Louise-Élisabeth-Félicité-Françoise-Armande-Anne-Marie-Jeanne-Joséphine de Croÿ d’Havré, Marquise and later Duchesse de Tourzel, known as Louise-Élisabeth de Croÿ, (1749-1832);
By inheritance to her grand-daughter, Anne-Hélène-Aldegonde du Bouchet de Sourches de Tourzel (1806-1837), who married Comte Louis-Marie-Paul d’Hunolstein (1804-1892);
Their son, Comte Antoine-Jean d’Hunolstein (1832-1859), who married Anne-Marie-Josèphe de Montmorency-Luxembourg (1839-1900);
Thence by descent to the present owner.

Condition

The following condition report is provided by Sarah Walden, who is an external specialist and not an employee of Sotheby's. This painting is on an oak panel, which has been cradled comparatively recently, perhaps at the same period as the present restoration. The varnish has grown slightly brown and any retouching has rather darkened also. However this scarcely affects the overall sepia tone of the painting. It is possible that the subtly cooler areas in the sky would play a stronger part in the changing cloudscape as the storm approaches were the varnish lighter. There seems to have been two or three fine cracks in the upper part of the sky parallel with what might be an upper joint or perhaps brief successive fine horizontal cracks along a narrow strand in the grain of the wood. This seems however to have been stabilised and secured some time ago, with no sign of any recent movement anywhere. The upper sky has had more fairly minor surface retouchings than elsewhere, although darkened touches have become more visible across the middle and upper sky. Under ultraviolet light a wide scattering of little touches can be seen across much of the darker cloudscape with very few lower down in the lighter clouds. The water is also largely free of retouching and the beautiful horizon detail is finely intact, crisp and unworn. This report was not done under laboratory conditions.
"This lot is offered for sale subject to Sotheby's Conditions of Business, which are available on request and printed in Sotheby's sale catalogues. The independent reports contained in this document are provided for prospective bidders' information only and without warranty by Sotheby's or the Seller."

Catalogue Note

This picture amply demonstrates Van Goyen's mastery at capturing mood.  On the choppy, brackish, peaty-brown shallow waters of a non-tidal Dutch inland stretch of water, such as the Haarlemmermeer, small vessels are lowering their sails at the onset of a squall.  The baleful light threatens lightning, and under the lowering sky we see human activity pausing while nature takes over, albeit probably briefly.  Van Goyen's tonal landscapes vary, partly by period, from green to yellow-brown to grey, but he also chooses a predominant tonal cast - here brown - to convey weather and mood.

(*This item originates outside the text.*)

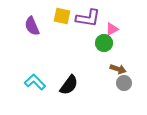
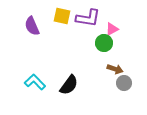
brown arrow: moved 3 px left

Though undated, this unrecorded picture can be dated to circa 1643-4 by comparison with similar pictures.  One such from 1643, also of predominantly brown tones and with small vessels lowering sails, but with sheet lightning in the clouds, is in the Stedelijk Museum 'De Lakenhal', Leiden.1  Another, also from 1643 was in the collection of Dr H. Otto in Hamburg, 1939.2

1.  See H.-U. Beck, Jan van Goyen 1596 - 1656, vol. II, Katalog der Gemälde,  Amsterdam 1973, p. 362, no. 807, reproduced; see also C. Vogelaar, Jan van Goyen, exhibition catalogue, Zwolle/Leiden 1996, p. 114, no. 28, reproduced.
2.  See Beck, op. cit., p. 362, no. 806, reproduced.